[Start of Attachment]
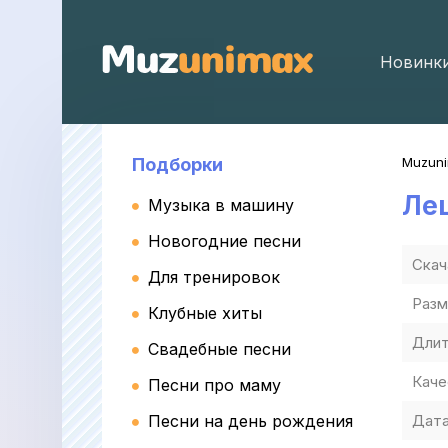
Новинк
Подборки
Muzun
Леш
Музыка в машину
Новогодние песни
Скач
Для тренировок
Разм
Клубные хиты
Длит
Свадебные песни
Каче
Песни про маму
Песни на день рождения
Дата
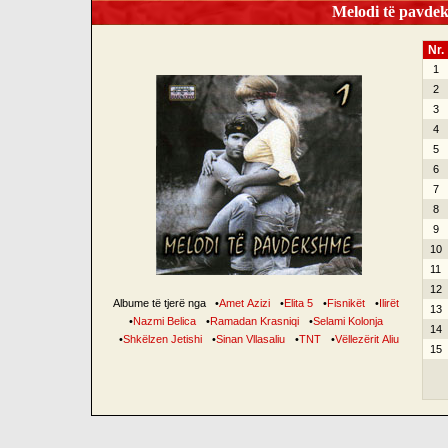
Melodi të pavdek
Nr.
1
2
3
4
5
6
7
8
9
10
11
12
Albume të tjerë nga
•
Amet Azizi
•
Elita 5
•
Fisnikët
•
Ilirët
13
•
Nazmi Belica
•
Ramadan Krasniqi
•
Selami Kolonja
14
•
Shkëlzen Jetishi
•
Sinan Vllasaliu
•
TNT
•
Vëllezërit Aliu
15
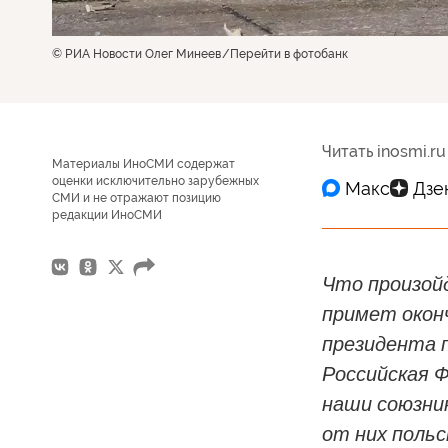
© РИА Новости Олег Минеев
Перейти в фотобанк
Читать inosmi.ru
Материалы ИноСМИ содержат
оценки исключительно зарубежных
СМИ и не отражают позицию
редакции ИноСМИ
Что произой
примет окон
президента п
Российская Ф
наши союзник
от них поль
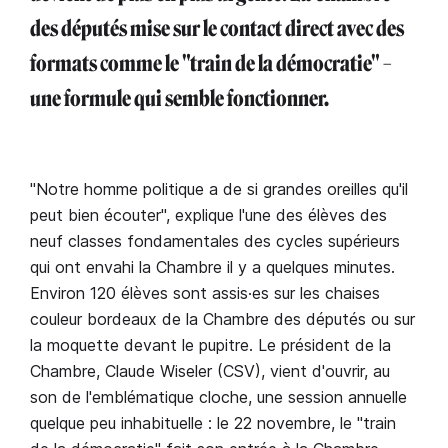
des députés mise sur le contact direct avec des
formats comme le "train de la démocratie" –
une formule qui semble fonctionner.
"Notre homme politique a de si grandes oreilles qu'il
peut bien écouter", explique l'une des élèves des
neuf classes fondamentales des cycles supérieurs
qui ont envahi la Chambre il y a quelques minutes.
Environ 120 élèves sont assis·es sur les chaises
couleur bordeaux de la Chambre des députés ou sur
la moquette devant le pupitre. Le président de la
Chambre, Claude Wiseler (CSV), vient d'ouvrir, au
son de l'emblématique cloche, une session annuelle
quelque peu inhabituelle : le 22 novembre, le "train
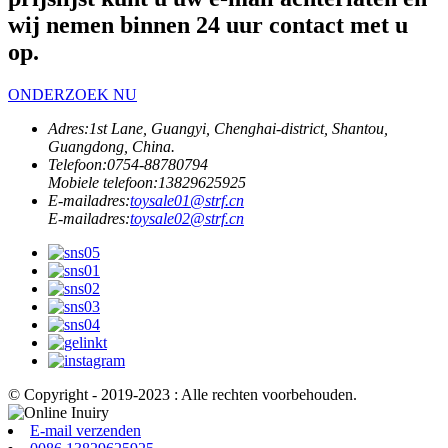
wij nemen binnen 24 uur contact met u
op.
ONDERZOEK NU
Adres:
1st Lane, Guangyi, Chenghai-district, Shantou,
Guangdong, China.
Telefoon:
0754-88780794
Mobiele telefoon:
13829625925
E-mailadres:
toysale01@strf.cn
E-mailadres:
toysale02@strf.cn
© Copyright - 2019-2023 : Alle rechten voorbehouden.
E-mail verzenden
[End of Attachment]
| THE TASK |
Write out the entries above verbatim, without pictures.

| ANSWER AREA |
Новинк
Подборки
Muzun
Леш
Музыка в машину
Новогодние песни
Скач
Для тренировок
Разм
Клубные хиты
Длит
Свадебные песни
Каче
Песни про маму
Песни на день рождения
Дата
Melodi të pavdek
Nr.
1
2
3
4
5
6
7
8
9
10
11
12
Albume të tjerë nga
•
Amet Azizi
•
Elita 5
•
Fisnikët
•
Ilirët
13
•
Nazmi Belica
•
Ramadan Krasniqi
•
Selami Kolonja
14
•
Shkëlzen Jetishi
•
Sinan Vllasaliu
•
TNT
•
Vëllezërit Aliu
15
© РИА Новости Олег Минеев
Перейти в фотобанк
Читать inosmi.ru
Материалы ИноСМИ содержат
оценки исключительно зарубежных
СМИ и не отражают позицию
редакции ИноСМИ
Что произой
примет окон
президента п
Российская Ф
наши союзник
от них поль
des députés mise sur le contact direct avec des
formats comme le "train de la démocratie" –
une formule qui semble fonctionner.
"Notre homme politique a de si grandes oreilles qu'il
peut bien écouter", explique l'une des élèves des
neuf classes fondamentales des cycles supérieurs
qui ont envahi la Chambre il y a quelques minutes.
Environ 120 élèves sont assis·es sur les chaises
couleur bordeaux de la Chambre des députés ou sur
la moquette devant le pupitre. Le président de la
Chambre, Claude Wiseler (CSV), vient d'ouvrir, au
son de l'emblématique cloche, une session annuelle
quelque peu inhabituelle : le 22 novembre, le "train
wij nemen binnen 24 uur contact met u
op.
ONDERZOEK NU
Adres:
1st Lane, Guangyi, Chenghai-district, Shantou,
Guangdong, China.
Telefoon:
0754-88780794
Mobiele telefoon:
13829625925
E-mailadres:
toysale01@strf.cn
E-mailadres:
toysale02@strf.cn
© Copyright - 2019-2023 : Alle rechten voorbehouden.
E-mail verzenden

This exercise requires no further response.